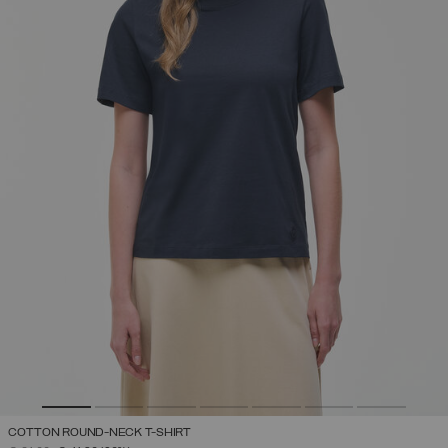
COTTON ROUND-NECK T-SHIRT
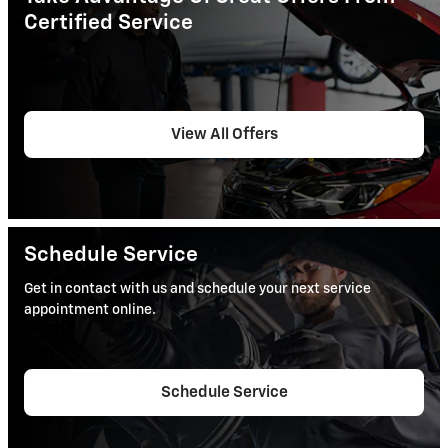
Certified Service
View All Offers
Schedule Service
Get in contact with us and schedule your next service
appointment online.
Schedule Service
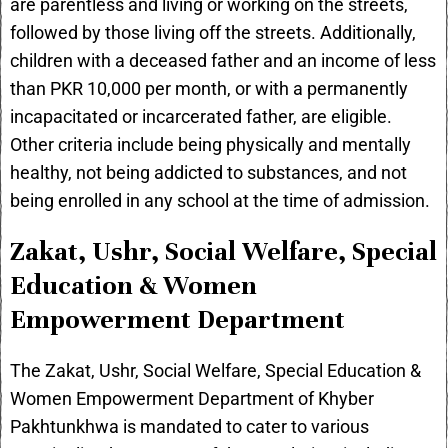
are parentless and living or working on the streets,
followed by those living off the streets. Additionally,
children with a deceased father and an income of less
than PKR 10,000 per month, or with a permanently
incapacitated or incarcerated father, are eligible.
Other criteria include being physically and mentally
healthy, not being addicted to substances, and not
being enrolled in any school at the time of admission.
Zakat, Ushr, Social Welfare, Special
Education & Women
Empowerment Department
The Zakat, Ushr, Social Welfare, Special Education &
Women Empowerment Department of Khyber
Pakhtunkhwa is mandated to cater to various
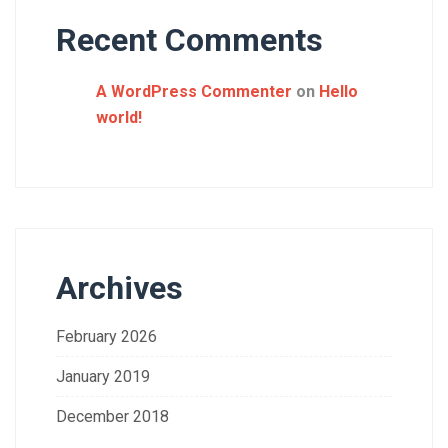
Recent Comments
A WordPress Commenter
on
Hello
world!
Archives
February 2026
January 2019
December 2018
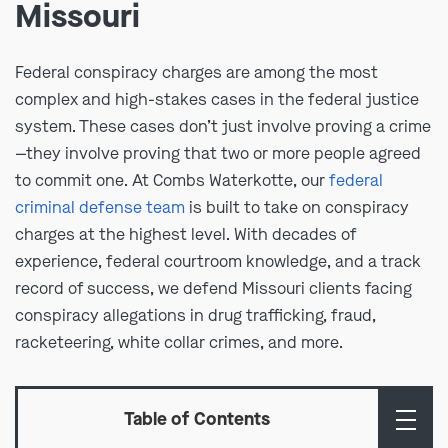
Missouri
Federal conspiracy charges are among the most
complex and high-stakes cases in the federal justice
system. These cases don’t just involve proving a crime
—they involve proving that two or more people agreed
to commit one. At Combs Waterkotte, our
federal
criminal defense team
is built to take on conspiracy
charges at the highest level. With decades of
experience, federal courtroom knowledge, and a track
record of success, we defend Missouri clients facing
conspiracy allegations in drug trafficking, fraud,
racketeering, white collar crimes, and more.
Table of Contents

○ ○ ○ ○ ○ ○ ○

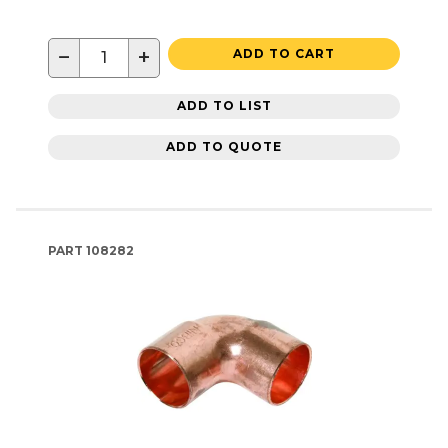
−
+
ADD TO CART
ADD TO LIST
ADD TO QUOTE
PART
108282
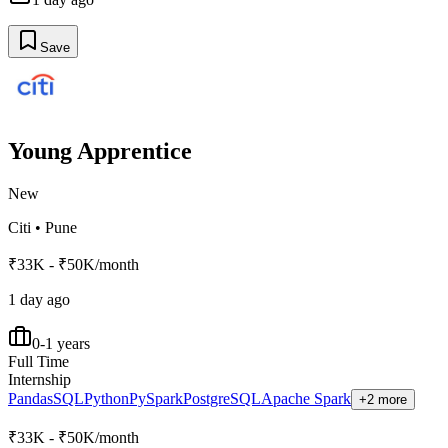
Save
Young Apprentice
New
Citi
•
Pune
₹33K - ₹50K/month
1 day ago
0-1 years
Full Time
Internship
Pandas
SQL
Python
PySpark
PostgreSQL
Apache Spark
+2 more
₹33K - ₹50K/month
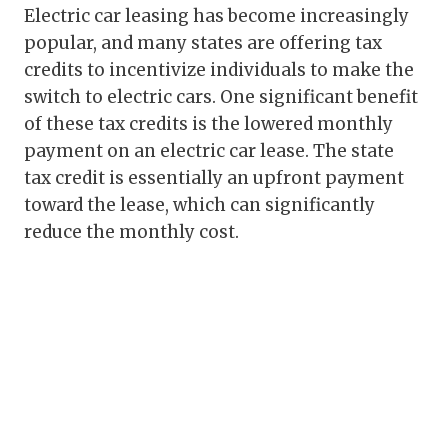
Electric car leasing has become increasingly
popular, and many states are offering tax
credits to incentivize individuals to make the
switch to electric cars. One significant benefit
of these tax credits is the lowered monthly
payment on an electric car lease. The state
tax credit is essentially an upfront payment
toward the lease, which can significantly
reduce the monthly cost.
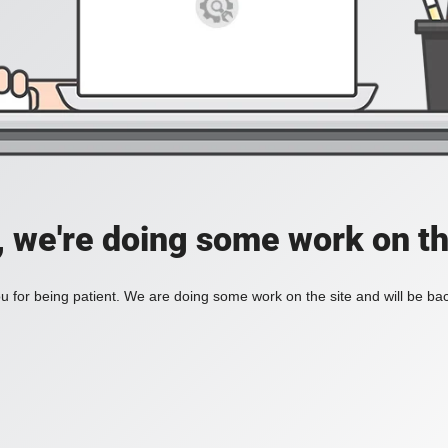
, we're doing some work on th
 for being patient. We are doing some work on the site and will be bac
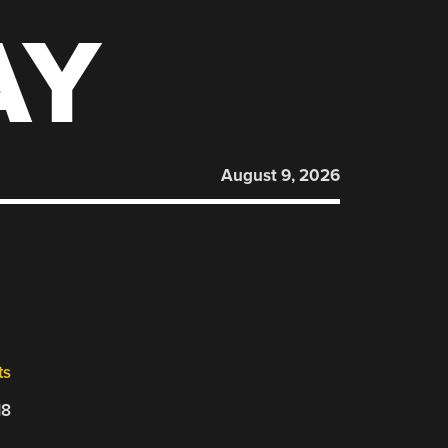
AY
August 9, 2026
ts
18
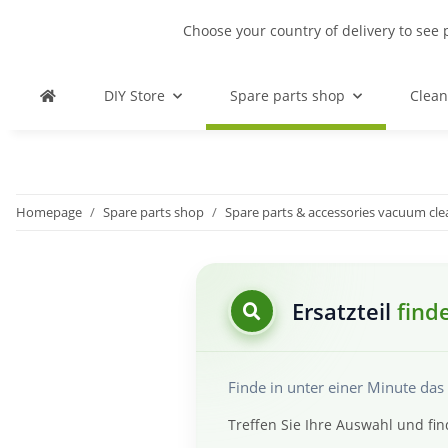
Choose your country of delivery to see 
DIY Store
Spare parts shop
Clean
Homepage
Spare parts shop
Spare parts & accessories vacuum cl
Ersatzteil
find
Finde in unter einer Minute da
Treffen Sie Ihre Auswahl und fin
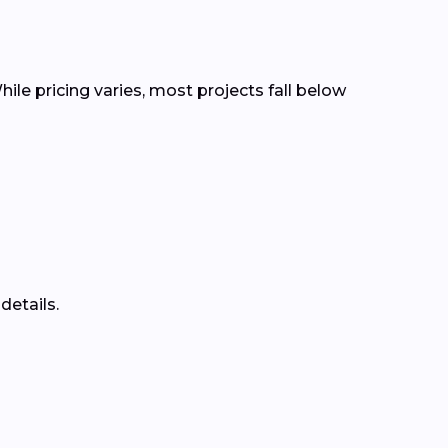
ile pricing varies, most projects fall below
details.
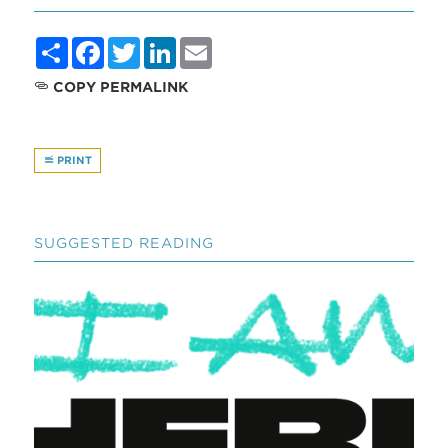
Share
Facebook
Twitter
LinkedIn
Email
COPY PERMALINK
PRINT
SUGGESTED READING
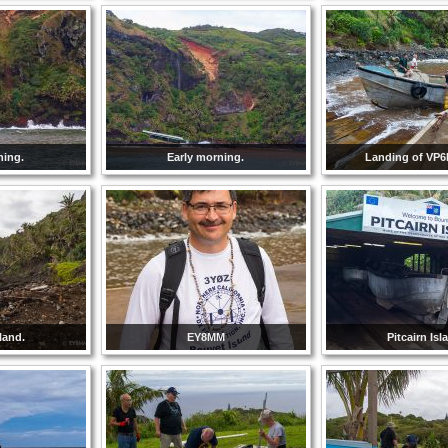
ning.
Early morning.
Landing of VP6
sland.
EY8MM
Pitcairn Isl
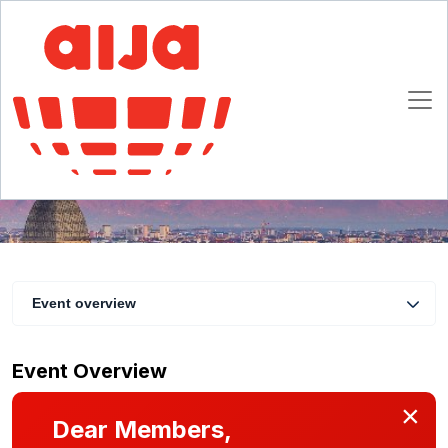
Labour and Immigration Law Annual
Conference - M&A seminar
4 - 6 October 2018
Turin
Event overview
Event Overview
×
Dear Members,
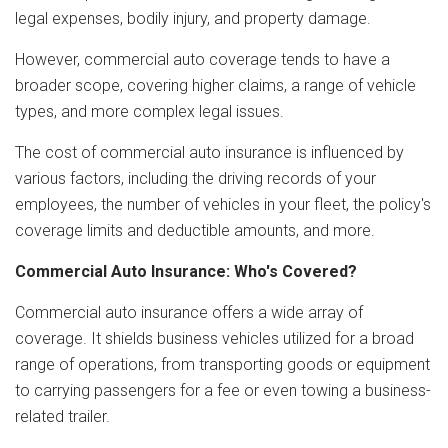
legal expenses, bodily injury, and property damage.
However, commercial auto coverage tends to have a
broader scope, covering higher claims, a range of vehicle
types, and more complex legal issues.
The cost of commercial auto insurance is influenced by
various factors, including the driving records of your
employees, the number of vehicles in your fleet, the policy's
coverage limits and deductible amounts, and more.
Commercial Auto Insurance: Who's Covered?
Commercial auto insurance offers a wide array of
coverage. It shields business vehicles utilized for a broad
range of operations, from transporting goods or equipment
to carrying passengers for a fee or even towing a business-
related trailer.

○ ○ ○ ○ ○ ○ ○

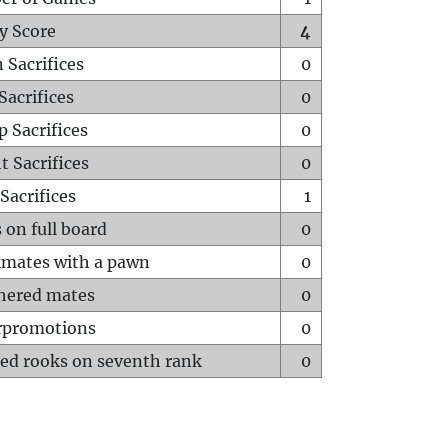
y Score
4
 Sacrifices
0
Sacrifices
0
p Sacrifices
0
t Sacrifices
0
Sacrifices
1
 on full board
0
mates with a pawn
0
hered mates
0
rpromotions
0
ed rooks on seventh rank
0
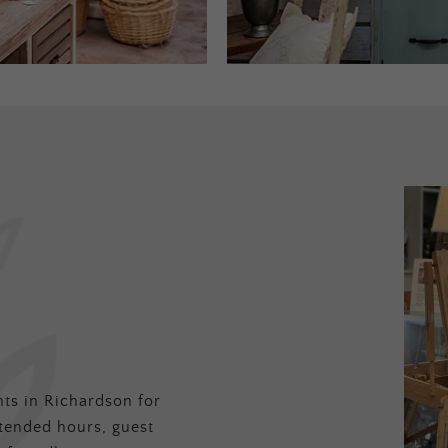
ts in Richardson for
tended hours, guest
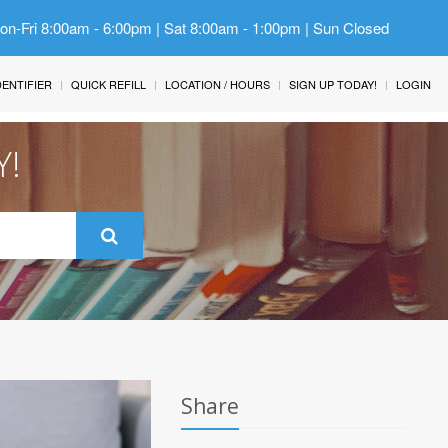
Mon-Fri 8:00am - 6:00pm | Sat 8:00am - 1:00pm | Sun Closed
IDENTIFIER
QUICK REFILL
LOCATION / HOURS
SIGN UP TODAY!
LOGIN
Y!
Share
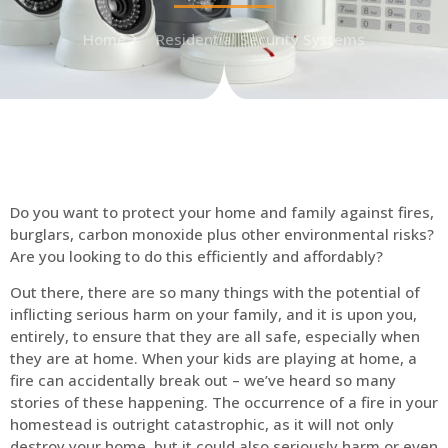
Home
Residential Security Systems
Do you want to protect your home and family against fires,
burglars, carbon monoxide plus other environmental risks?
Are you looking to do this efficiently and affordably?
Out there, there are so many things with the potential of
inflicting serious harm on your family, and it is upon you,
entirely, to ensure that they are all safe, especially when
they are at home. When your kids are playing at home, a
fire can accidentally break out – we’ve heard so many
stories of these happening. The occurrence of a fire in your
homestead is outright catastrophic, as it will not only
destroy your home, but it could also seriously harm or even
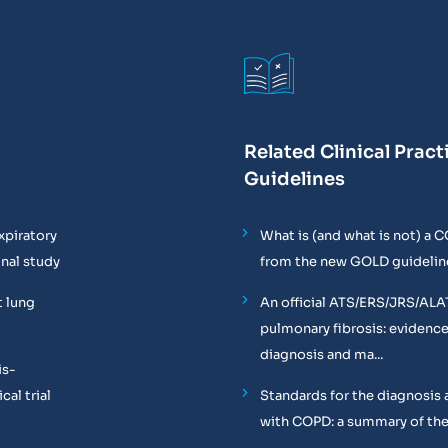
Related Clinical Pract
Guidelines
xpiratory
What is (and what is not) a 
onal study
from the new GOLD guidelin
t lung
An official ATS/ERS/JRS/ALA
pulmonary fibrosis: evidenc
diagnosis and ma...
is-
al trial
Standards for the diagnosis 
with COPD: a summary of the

○ ○ ○ ○ ○ ○ ○

(Exercise objective): Reproduce the data above exactly, but only from the line containing "COTTON ROUND-NECK T-SHIRT" through the line containing "Table of Contents"; skip the pictures.

(Solution for this task):
COTTON ROUND-NECK T-SHIRT
Certified Service
View All Offers
Schedule Service
Get in contact with us and schedule your next service
appointment online.
Schedule Service
are parentless and living or working on the streets,
followed by those living off the streets. Additionally,
children with a deceased father and an income of less
than PKR 10,000 per month, or with a permanently
incapacitated or incarcerated father, are eligible.
Other criteria include being physically and mentally
healthy, not being addicted to substances, and not
being enrolled in any school at the time of admission.
Zakat, Ushr, Social Welfare, Special
Education & Women
Empowerment Department
The Zakat, Ushr, Social Welfare, Special Education &
Women Empowerment Department of Khyber
Pakhtunkhwa is mandated to cater to various
Recent Comments
A WordPress Commenter
on
Hello
world!
Archives
February 2026
January 2019
December 2018
Missouri
Federal conspiracy charges are among the most
complex and high-stakes cases in the federal justice
system. These cases don’t just involve proving a crime
—they involve proving that two or more people agreed
to commit one. At Combs Waterkotte, our
federal
criminal defense team
is built to take on conspiracy
charges at the highest level. With decades of
experience, federal courtroom knowledge, and a track
record of success, we defend Missouri clients facing
conspiracy allegations in drug trafficking, fraud,
racketeering, white collar crimes, and more.
Table of Contents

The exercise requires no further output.